▶ Action item:
In this exercise, return only the lines that run from the line with "pyautogui.click(x=<x>, y=<y>)" to the end of the entries below, both included. Pictures are not copied.

Items from a data source:
◆ ◆ ◆ ◆ ◆ ◆ ◆

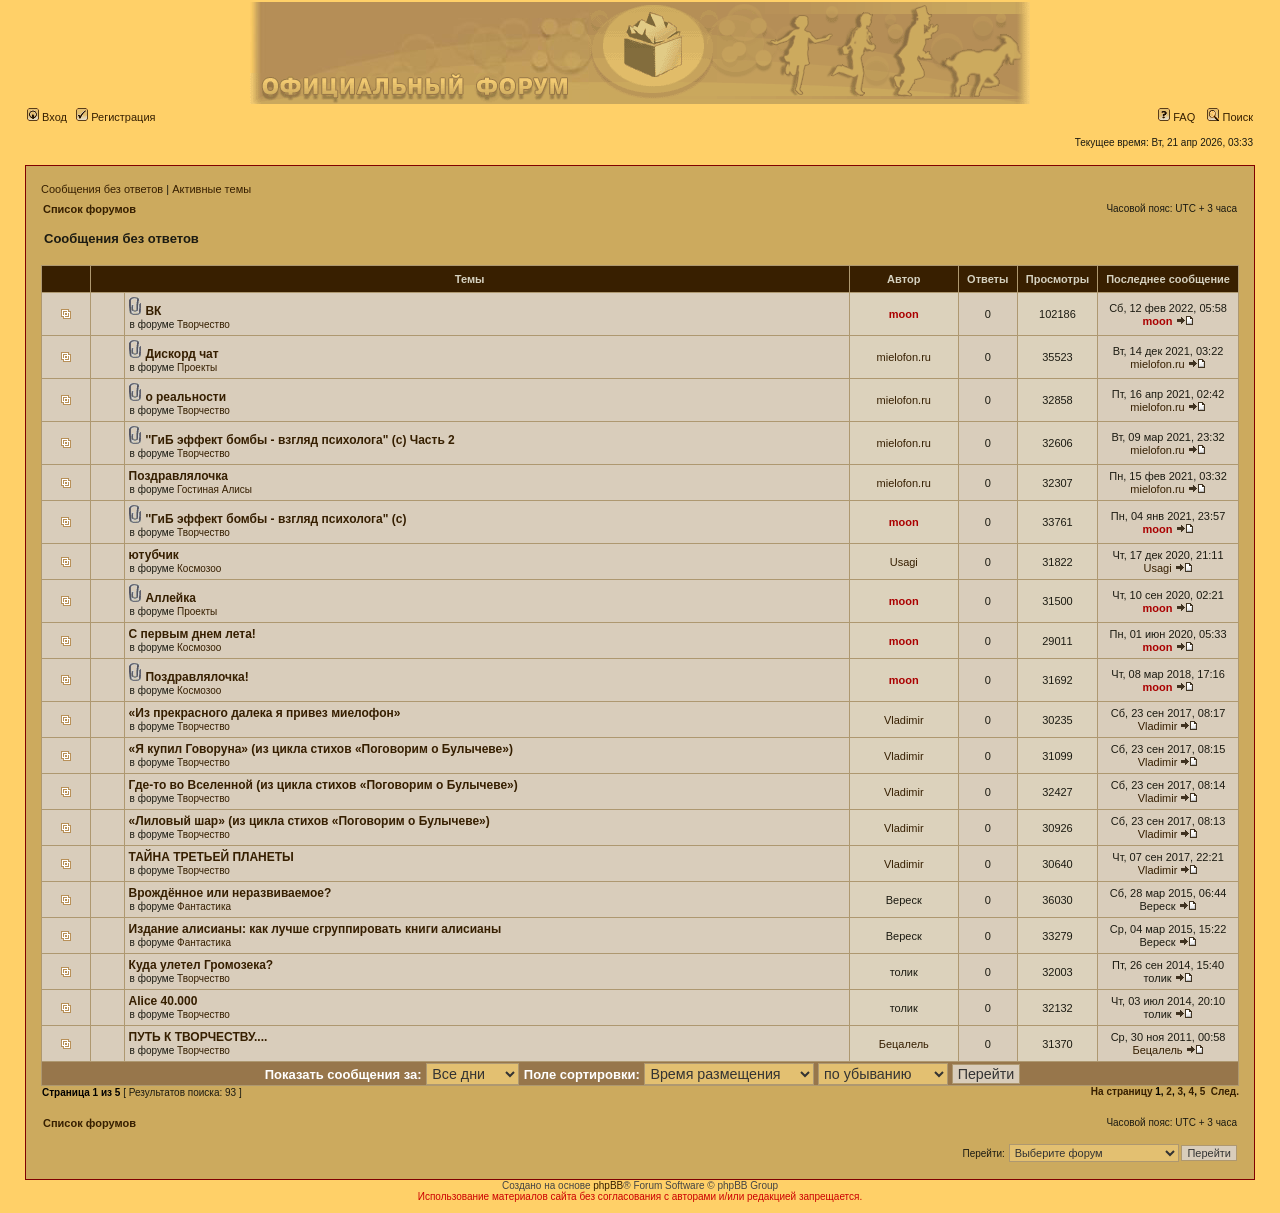 The image size is (1280, 1213). I want to click on ТАЙНА ТРЕТЬЕЙ ПЛАНЕТЫ, so click(211, 857).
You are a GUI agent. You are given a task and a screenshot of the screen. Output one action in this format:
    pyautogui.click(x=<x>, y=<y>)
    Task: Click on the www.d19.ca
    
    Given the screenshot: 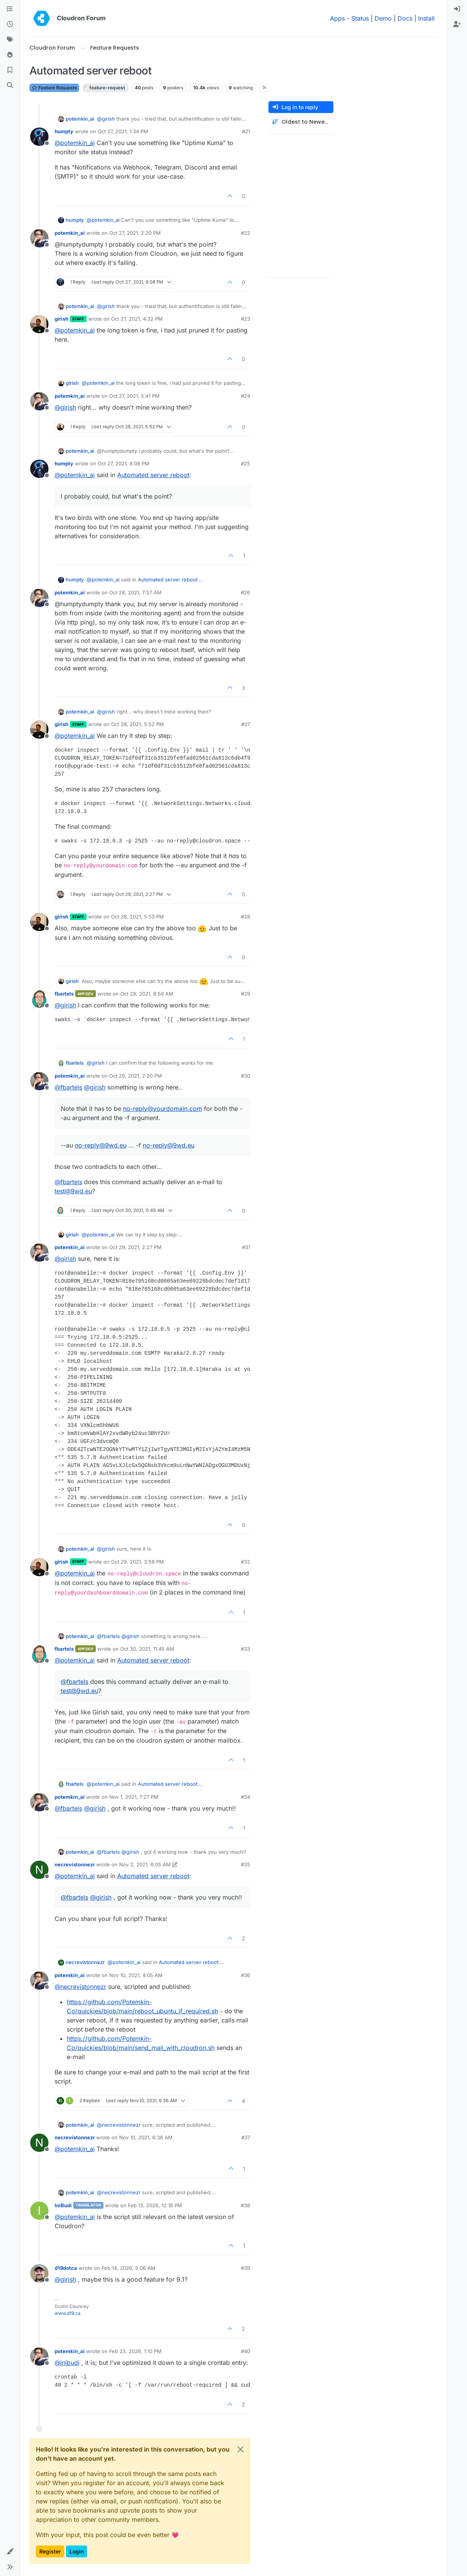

◆ ◆ ◆ ◆ ◆ ◆ ◆

▶ Result of this task:
    pyautogui.click(x=<x>, y=<y>)
    Task: Click on the www.d19.ca
    
    Given the screenshot: 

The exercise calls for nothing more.